Ben Sâye , ölümün uzun soluğundan son bir kez dönüp geride kalanların yola devam edişlerini izlemekle cezalandırıldım . Ben Sâye , ölümün ömrüme biçtiği beyaz örtüyü sermeye geldim gövdeme .
Perdem ve kapım hâlâ aralık bu kez ışık süzüyor içeri . Son kez iyiki doğdum . Kırmızı lirizm olup akıyorum hapların içinden , topladığım yüzümden aşağı . Yaş otuz beş , yolun tamamı .
Ey , iki adımlık yer küre senin bütün arka bahçelerini gördüm ben ! Ön taraftaki sapağı dönmek arka taraftakinden daha hızlı . Tünele çarpa çarpa ulaşıyorum ağız boşluğuna zamanın .
Ne yöne gitsem rüzgâr devirecek gölgesinden uzun yüzümü . Devrilmemek için yaslanmıyorum kendime . Aynalar çarşısında bir sokağa düşmüşüm belki ki . Farklı odalara pay etmiş yüzümü karanlık . Yüzüm dağılan yüzlerimi arıyor . Ağır geliyor bu yüzsüzlük .
Boynumdan büyük işlere kalkışımın son hengamesi olacaktı bu . Son bir savaş daha kaybetmeliyim . Söküp atmalıyım ağırlığını kendimin , sol kaburga dedikleri parçadan .

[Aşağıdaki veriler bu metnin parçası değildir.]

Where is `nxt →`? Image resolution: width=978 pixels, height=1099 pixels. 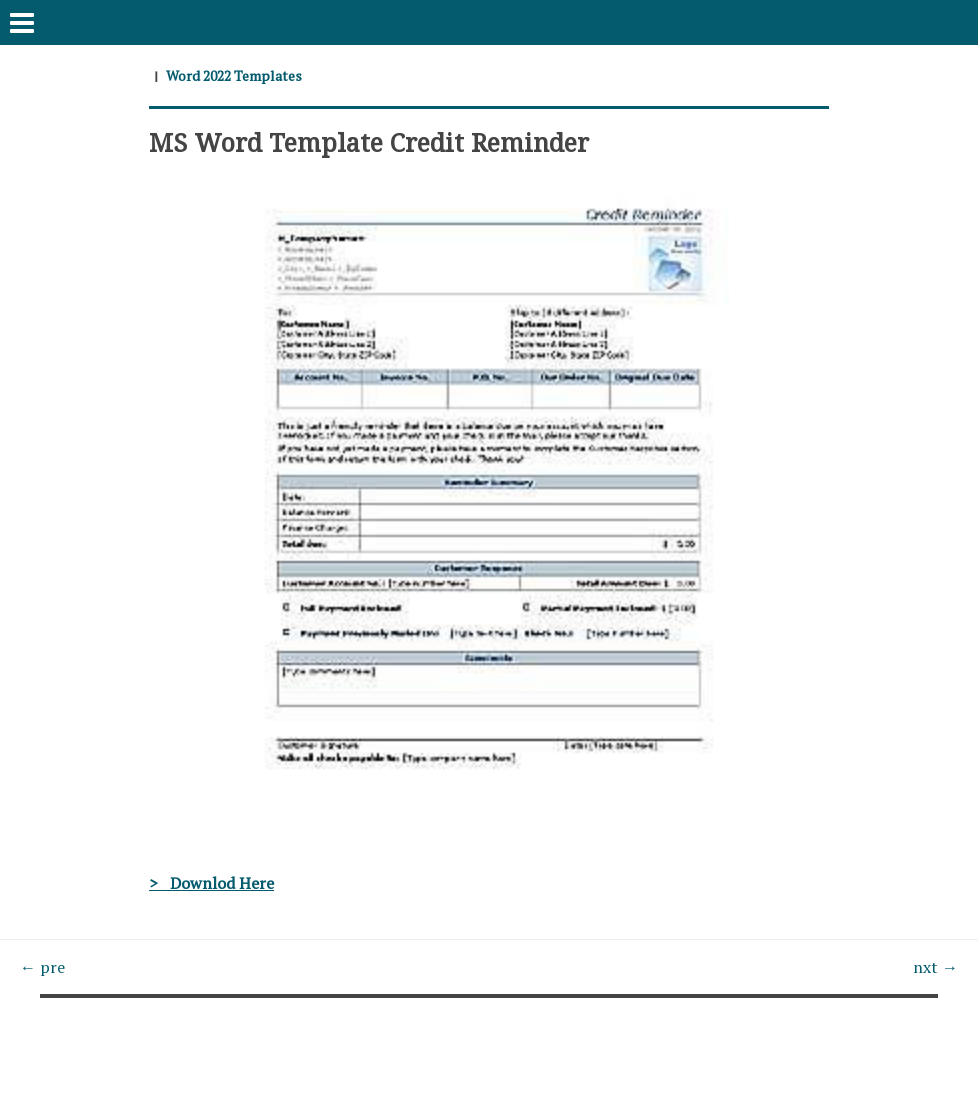
nxt → is located at coordinates (935, 967).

Adam , bıyıklarının yüreğini gölgelediği yerde uykuya dalmıştı . Uykunun kötülük üzerindeki tesirini gösterir gibi . Sessizlik geçiyordu yan yana duran koltukların arasında .
Aynı kuyuda biriken yağmur suları gibiyiz . Nerde bir çatlak bulsak ordan taşacağız . Sahi ,akan su yolunu bulur muydu ,kayalar dururken önünde ? Ateş dört başı mamur adımların devindiği yerde .
Çocuk kırmızı balonunun ipini yokluyordu bense boynumu . Dünya birden kızıla bulandı , taştı suratımdaki Nil , annemi boğdu . Benim neden hiç kırmızı bir balonum olmamıştı ?
“Buzdan dağı aşabilsem ,ateşi yakabilsem , bir yakabilsem , bir yakabilsem … İçimin buzu dışıma da vurmadan . Gözlerimden anlaşılmadan bu gri ve mavi . Bir yakabilsem …”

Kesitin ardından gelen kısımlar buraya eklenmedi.